Although the consolidated bill payment system described by Kight, et al. significantly advanced the state of the art, it did not focus on several problems which may arise in implementing a consolidated bill payment system capable of automatically paying consumer bills to merchants.
A typical state of the art electronic bill payment system is established by a financial institution or third party to provide subscribing customers with the capability to electronically pay registered merchants. Present day electronic bill payment systems operate in an integrated manner to collect payment requests electronically from consumers, process those requests to render them suitable for payment, and then pay the registered merchants, i.e., merchants listed in the system database. Hence, using present day systems, each has to establish relationships with both customers and merchants.
Developing and implementing a bill payment system has significant costs. First, a relationship has to be established with each merchant. Furthermore, special formatting requirements, and other rules and procedures required by each merchant for presenting payment data in a form the merchant system can process automatically must be determined and complied with. One of the features most desirable in any consolidated electronic bill payment system is that a consumer be allowed to pay any merchant to which the consumer owes a bill. Ultimately, this means that each conventional bill payment system may have hundreds of thousands of merchants in a database. Each bill payment entity must establish relationships with these merchants and comply with their special rules and procedures for the transfer of payment data. This is an expensive and time consuming process. Thus, it would be beneficial to provide a way to reduce the time and expense which must now be spent by every bill payment entity to implement a consolidated bill payment system.
Another problem is that consumers or data entry personnel sometimes make mistakes in entering payment data required by the bill payment system. Such a case arises when a consumer's account number with a merchant is incorrectly entered. The payment system must submit a correct account number to the merchant who will use this account number to associate the payment with the consumer. Thus, a technique is needed to validate the submitted consumer's account number.

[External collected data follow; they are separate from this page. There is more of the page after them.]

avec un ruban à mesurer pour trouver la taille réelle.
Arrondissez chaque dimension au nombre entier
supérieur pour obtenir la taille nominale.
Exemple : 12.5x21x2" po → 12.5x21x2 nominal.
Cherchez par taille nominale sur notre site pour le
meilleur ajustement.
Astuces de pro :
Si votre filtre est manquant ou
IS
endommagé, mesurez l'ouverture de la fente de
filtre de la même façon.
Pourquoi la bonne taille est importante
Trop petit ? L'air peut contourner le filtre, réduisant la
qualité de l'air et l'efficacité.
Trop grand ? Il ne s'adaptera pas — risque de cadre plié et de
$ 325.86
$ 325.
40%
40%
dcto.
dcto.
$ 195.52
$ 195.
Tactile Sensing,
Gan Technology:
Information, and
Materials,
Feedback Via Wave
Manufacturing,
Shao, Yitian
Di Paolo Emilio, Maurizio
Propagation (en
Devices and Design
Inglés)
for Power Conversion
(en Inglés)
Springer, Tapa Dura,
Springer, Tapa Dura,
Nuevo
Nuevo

A data entry person may also enter payment data which incorrectly specifies the merchant's name or parts of the merchant's address. It has been found that merchant information such as the merchant name, address, zip code are typically mangled at the data entry stage. It has been further observed that errors will often be made upon entry of the zip code. The merchant's name, address, and zip code is typically required by the payment system in order to, for example, retrieve merchant records from the merchant database. If this data is incorrect, the payment system may be unable to retrieve the correct merchant's record for processing a payment. Thus, a technique is needed to correctly identify a merchant record notwithstanding the submission of erroneous merchant data.
A consolidated bill payment system must also have the capability to properly remit payments to the same merchant at more than one remittance center. Commonly a large commercial merchant, (e.g., shoe company, Sears) will have several remittance centers distributed geographically so that customers can submit bills to a center within their location. Thus, a technique is required to ensure that consumer payments are remitted to the proper one of multiple remittance centers associated with the same.

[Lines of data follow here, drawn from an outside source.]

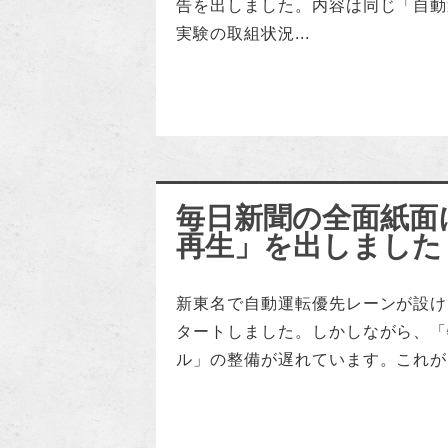
告を出しました。内容は同じ「自動
実験の取組状況...
毎日新聞の全面紙面
再生」を出しました
新東名で自動運転優先レーンが設け
タートしました。しかしながら、「
ル」の整備が遅れています。これが..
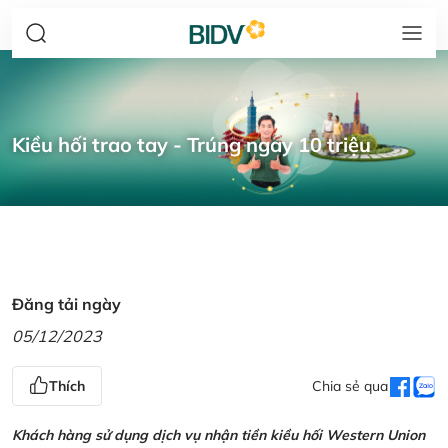
Kiều hối trao tay - Trúng ngay 10 triệu
Đăng tải ngày
05/12/2023
Thích
Chia sẻ qua
Khách hàng sử dụng dịch vụ nhận tiền kiều hối Western Union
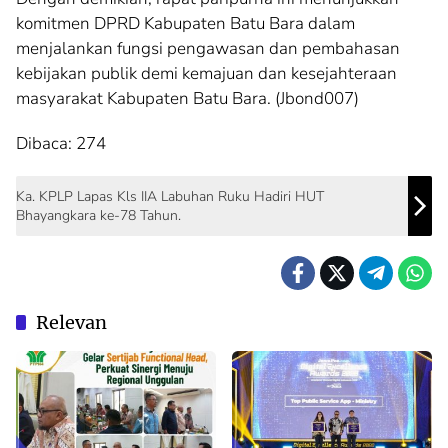
komitmen DPRD Kabupaten Batu Bara dalam
menjalankan fungsi pengawasan dan pembahasan
kebijakan publik demi kemajuan dan kesejahteraan
masyarakat Kabupaten Batu Bara. (Jbond007)
Dibaca:
274
Ka. KPLP Lapas Kls IIA Labuhan Ruku Hadiri HUT
Bhayangkara ke-78 Tahun.
Relevan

Advantageously, a consolidated payment system must also be able to handle the different processing formats and requirements of numerous separate merchant accounting systems. For example, each merchant's account system may require payment information, such as consumer account numbers, in a format different than that submitted by the consumer. For example, many merchant accounting systems will only accept an account number with some portion of a consumer's last name or the consumer's zip code appended to the end of the account number presented by the customer.
A merchant account system may even require an altered consumer account number which uniquely identifies the consumer. For example, two consumers, e.g., spouses, may have identical account numbers, but the merchant accounting system may designate the account of each consumer uniquely, such as by combining the account number with the prospective customer's name. Additionally, it is not unusual for a merchant to have different account numbers for a single customer. For example, an account number on an invoice which goes out electronically may be different from an account number for the same customer which goes out as a paper transaction.
Thus, a consolidated bill payment system must be able to handle the various formats required by the merchant accounting system of each merchant. Accordingly, a technique is required to transform payment data received from the consumer into a form compatible with a merchant's accounting system.